経験や専門知識が、固定観念になると、新しいチャレンジや許容する余裕がない。航海の長い船は、貝殻が船底に付き、速度が遅くなる。船の貝殻はドックで落とせるが、心の固定観念はどうだろう?剣術で例えると? [武道:剣柔一体(気剣体)]
生活の中で、自分が固定観念を持ってる、そのことさえ気付かずにいることは多い。そしてそれは稽古の中にこそ、多い。
それゆへ、
事を錬るは 事を省くの 簡なるに如かず
という。
固定観念を省くことこそ、無駄を捨てることこそ、錬る稽古の本質であるという。剣術でも柔術でもいえますが、剣術を例に考えましょう。
例えば「Sさん、大上段正面打ち、くださーい!」と、打ってこさせる。
そこでSさん、本人は「之が正面打ち」と、打ってくる。
ところがそれは、私にとって正面打ちではない。
なぜならSさんの視覚・身体感覚に、「ズレ」この場でいう固定観念のようなものがあって、微妙に外れているのです。それがやや右の場合もあれば、左の場合もある。
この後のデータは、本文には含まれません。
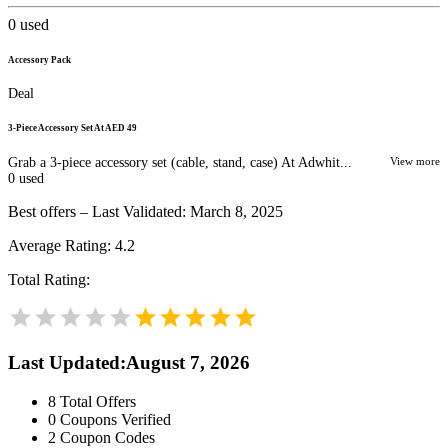
0
used
Accessory Pack
Deal
3‑Piece Accessory Set At AED 49
Grab a 3‑piece accessory set (cable, stand, case) At Adwhit...
View more
0
used
Best offers – Last Validated: March 8, 2025
Average Rating:
4.2
Total Rating:
Last Updated
:
August 7, 2026
8
Total Offers
0
Coupons Verified
2
Coupon Codes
Sさんの思っている自身の中心・相手の中心・お互いを結ぶ中心線は、本来の場所と別の場所にある。
そのことに気づかない限り、何回やってもいつまでも、間違う。
こうした誤差は、もちろん柔術でも修正できる。しかしなんといっても剣術が、微妙かつ精緻に、正すことができる。
それゆえに
柔剣一体とは言わずに、剣柔一体と言うのであろう。
中心を取れる
お互いを結ぶ中心線を、直線に等速で、
一致・一拍子で
それで別世界、呼吸の世界へ入る。もったいないことだ。
もっと深い意味がありますが、今日は簡単な例に、止めておきます。